In 1913, the bill creating the Alaska Pioneer's Home was approved by Walter E. Clark, Governor of the Territory of Alaska.
In 1940, Juneau changed its clocks to Seattle time, 14 years after Ketchikan led the way.
In 1967, while the rest of the U.S. went on Daylight Savings Time, Alaska remained on Standard Time, due to a one-year exemption from the Uniform Time Act.
In 1975, former Gov. William Egan accepted a job managing a pension fund for the Electrical Workers Union and the Electrical Contractors Association.
In the nation
In 1789, George Washington took office in New York as the first president of the United States.
In 1803, the United States purchased the Louisiana Territory from France for 60 million francs, the equivalent of about $15 million.

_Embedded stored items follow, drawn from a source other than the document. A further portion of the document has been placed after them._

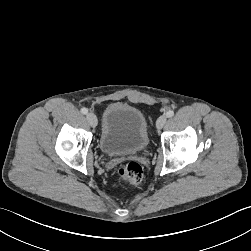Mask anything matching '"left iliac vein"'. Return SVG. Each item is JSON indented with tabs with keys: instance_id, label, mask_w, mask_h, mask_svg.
<instances>
[{
	"instance_id": "1",
	"label": "left iliac vein",
	"mask_w": 251,
	"mask_h": 251,
	"mask_svg": "<svg viewBox=\"0 0 251 251\" xmlns=\"http://www.w3.org/2000/svg\"><path fill=\"white\" fill-rule=\"evenodd\" d=\"M166 121H167V118L165 115L160 116L156 121L157 129H162L163 126L165 125Z\"/></svg>"
}]
</instances>
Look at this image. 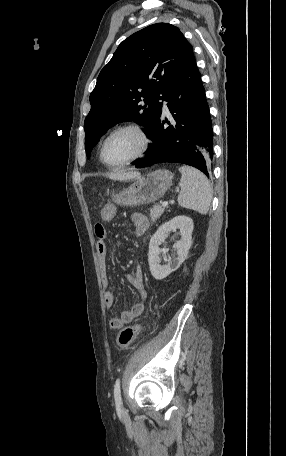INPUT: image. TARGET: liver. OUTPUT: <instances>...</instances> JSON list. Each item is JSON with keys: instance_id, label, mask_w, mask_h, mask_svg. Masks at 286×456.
I'll return each mask as SVG.
<instances>
[{"instance_id": "obj_1", "label": "liver", "mask_w": 286, "mask_h": 456, "mask_svg": "<svg viewBox=\"0 0 286 456\" xmlns=\"http://www.w3.org/2000/svg\"><path fill=\"white\" fill-rule=\"evenodd\" d=\"M106 177L112 180L128 181L132 179H140L141 174L136 171H114L112 173L106 174Z\"/></svg>"}]
</instances>
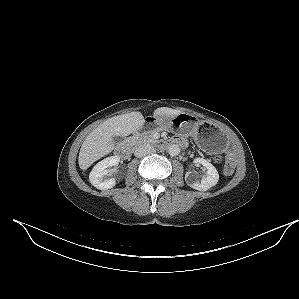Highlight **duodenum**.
<instances>
[{
  "instance_id": "1",
  "label": "duodenum",
  "mask_w": 299,
  "mask_h": 299,
  "mask_svg": "<svg viewBox=\"0 0 299 299\" xmlns=\"http://www.w3.org/2000/svg\"><path fill=\"white\" fill-rule=\"evenodd\" d=\"M173 144L183 146L184 141L181 140V139H174L172 141H165L164 140V141H160L158 146L160 148H166V147H168L170 145H173ZM131 151H132V146L129 142L122 143L116 148V154L121 158H127L131 154Z\"/></svg>"
}]
</instances>
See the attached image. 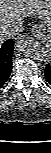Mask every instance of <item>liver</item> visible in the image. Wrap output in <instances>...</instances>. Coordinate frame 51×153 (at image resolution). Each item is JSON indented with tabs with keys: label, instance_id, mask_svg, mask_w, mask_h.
Returning <instances> with one entry per match:
<instances>
[{
	"label": "liver",
	"instance_id": "obj_1",
	"mask_svg": "<svg viewBox=\"0 0 51 153\" xmlns=\"http://www.w3.org/2000/svg\"><path fill=\"white\" fill-rule=\"evenodd\" d=\"M47 1V0H46ZM38 0H0V35L2 30L21 23L22 18L38 16L46 26L51 23L50 2ZM50 1V0H49ZM4 38L1 36V42Z\"/></svg>",
	"mask_w": 51,
	"mask_h": 153
}]
</instances>
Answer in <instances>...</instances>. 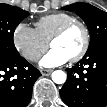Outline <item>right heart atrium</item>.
Listing matches in <instances>:
<instances>
[{
    "label": "right heart atrium",
    "mask_w": 107,
    "mask_h": 107,
    "mask_svg": "<svg viewBox=\"0 0 107 107\" xmlns=\"http://www.w3.org/2000/svg\"><path fill=\"white\" fill-rule=\"evenodd\" d=\"M12 40L15 49L26 60L36 62L48 48L36 30L26 23H19L13 30Z\"/></svg>",
    "instance_id": "obj_1"
}]
</instances>
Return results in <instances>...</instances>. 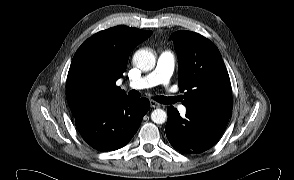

In 1812, Louisiana became the 18th state of the Union.
In 1900, engineer John Luther "Casey" Jones of the Illinois Central Railroad died in a wreck near Vaughan, Miss., after staying at the controls in an effort to save the passengers. Hawaii was organized as a U.S. territory.
In 1904, the Louisiana Purchase Exposition opened in St. Louis as President Theodore Roosevelt pressed a telegraph key at the White House to signal the official start of the world's fair commemorating the centennial of the Louisiana Purchase, albeit a year late. The fair drew some 20 million visitors before it closed the following December.
In 1939, the New York World's Fair officially opened.
In 1970, President Nixon announced the U.S. was sending troops into Cambodia, an action that sparked widespread protest.
In 1973, President Nixon announced the resignations of top aides H.R. Haldeman and John Ehrlichman, along with Attorney General Richard G. Kleindienst and White House counsel John Dean.